Nanotech Legislative Review

This Report reviews all legislation that applies to nanomaterials. It calls for further research into the nature and risk associated with nanomaterials and proposes that these products comply with health and environmental legislation currently in force to safeguard public health and safety.

Background

The Commission Communication of 2004 “Towards a European Strategy for Nanotechnology” highlighted the need for an investigation and assessment of possible health, safety and environmental risks linked to nanotechnology, which have never been properly tested before. 

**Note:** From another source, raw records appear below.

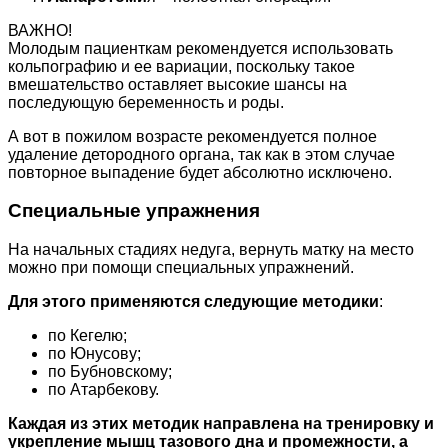
ВАЖНО!
Молодым пациенткам рекомендуется использовать
кольпографию и ее вариации, поскольку такое
вмешательство оставляет высокие шансы на
последующую беременность и роды.
А вот в пожилом возрасте рекомендуется полное
удаление детородного органа, так как в этом случае
повторное выпадение будет абсолютно исключено.
Специальные упражнения
На начальных стадиях недуга, вернуть матку на место
можно при помощи специальных упражнений.
Для этого применяются следующие методики
:
по Кегелю;
по Юнусову;
по Бубновскому;
по Атарбекову.
Каждая из этих методик направлена на тренировку и
укрепление мышц тазового дна и промежности, а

In 2005 the Commission launched its Action Plan 2005-2009 which proposed that all nanomaterials should have to comply with high levels of public health, safety and consumer and worker protection as well as environmental protection standards set by the EU. The Commission therefore announced a regulatory review of EU legislation in the relevant sectors applicable to nanomaterials.

Main Objectives of this Report

The proposal is for a review all EU legislation covering chemicals, worker and consumer protection, products and environmental protection and how they apply to nanomaterials. The Commission suggests a cautious, risk adverse approach should be adopted towards nanomaterials requiring implementation of a high level of protective legislation. The Commission Communication announced that an assessment of the scientific and industrial knowledge base would be carried out in addition to the implementation of legislation.

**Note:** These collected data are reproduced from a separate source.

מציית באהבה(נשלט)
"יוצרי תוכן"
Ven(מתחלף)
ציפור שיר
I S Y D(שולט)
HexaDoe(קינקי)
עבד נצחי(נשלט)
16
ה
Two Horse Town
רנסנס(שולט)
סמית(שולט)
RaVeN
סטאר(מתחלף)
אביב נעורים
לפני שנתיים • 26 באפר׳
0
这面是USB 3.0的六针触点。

Main Elements of the Communication

Nanomaterials lack definition, but are generally considered to be manufactured or engineered nano-sized and nanostructured materials, that is to say, on a scale of one-billionth of a metre. Although some nanomaterials or nanoparticles occur naturally or are unintentionally produced, they are not addressed in the consultation. Instead, this Report covers nanomaterials that are either in production, placed on the market or both. Furthermore the review of legislation only addresses levels of protection in the following areas:

• health
• worker safety
• consumer protection (including product safety)
• environment

The findings of the Commission are that current legislation barely covers potential health and environmental risks. The protection of health and safety and the environment needs to be enhanced by improving current legislation. The Commission highlights the problem of the implementation of legislation and regulatory instruments - it requires detailed knowledge of the subject matter. A greater understanding of the risks involved with such products is therefore necessary and the Commission calls upon authorities and agencies in the Member States to do more to monitor and assess nanomaterials. This also explains why the Report pays particular attention to the need for improving scientific knowledge with regards to nanotechnology. 

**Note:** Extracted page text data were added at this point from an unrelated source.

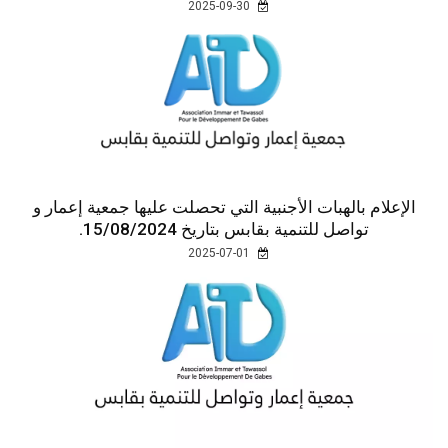
2025-09-30
الإعلام بالهبات الأجنبية التي تحصلت عليها جمعية إعمار و
تواصل للتنمية بقابس بتاريخ 15/08/2024.
2025-07-01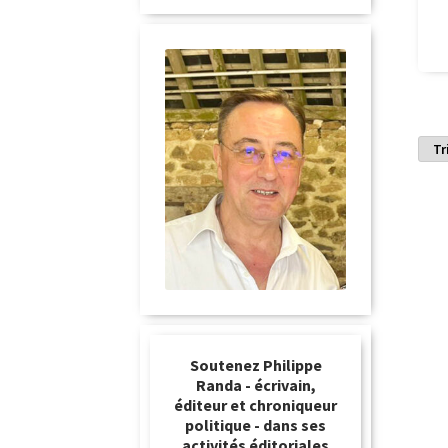
Soutenez Philippe
Randa - écrivain,
éditeur et chroniqueur
politique - dans ses
activités éditoriales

The Commission points out that existing legislation could and should be used to regulate certain aspects of nanomaterials such as;

• REACH (for the manufacture, placing on the market and use of chemical substances),
• Worker protection Framework Directive 89/391/EEC,
• IPPC Directive 2008/1/EC,
• Water Framework Directive 2000/60
• Waste Directives.

The Report also suggests the possibility of adapting existing Directives that apply to risks associated with other substances to the risks related to nanomaterials. More specific measures could also be envisaged, such as a specific Regulation on nanomaterials. It highlights the need for improving risk management measures and market surveillance by authorities and agencies through the use of:

• early-warning systems
• safeguard clauses
• mutual exchange of information. 

Future measures suggested by the Commission could include:

• pre-market controls
• testing
• a labelling requirement
• official authorisation for the placement of high risk products on the market

The main finding of the report is the lack of information on essential questions which needs to be expanded and improved in order to provide:
• a characterisation
• lifecycle and
• uniform standardisation of nanomaterials
• scientific analytical measurement standards

Improvement of legislation and implementation of existing rules will require regulatory guidance, thresholds to be established as well as test methods, risk assessment methods and the need for better scientific understanding of all properties and risks associated with nanomaterials particularly in regards to data of toxic and eco-toxic effects, waste management and use in food or cosmetics.

What’s next?

The European Parliament has argued that the REACH Regulation is not inadequate and that information campaigns and research activities are necessary for the protection of citizens from dangerous nanomaterials in cosmetics and novel foods. The Commission stressed that nanomaterials have many benefits and risks are still unknown and that data must be collected on toxicology levels and exposure before proceeding to a specific legislation on nanomaterials. The Commission will issue a full report on its progress in these areas in the next few years. Further reports by the European Parliament and the Commission’s Scientific Committee on Emerging and Newly Identified Health Risks are expected to be published soon.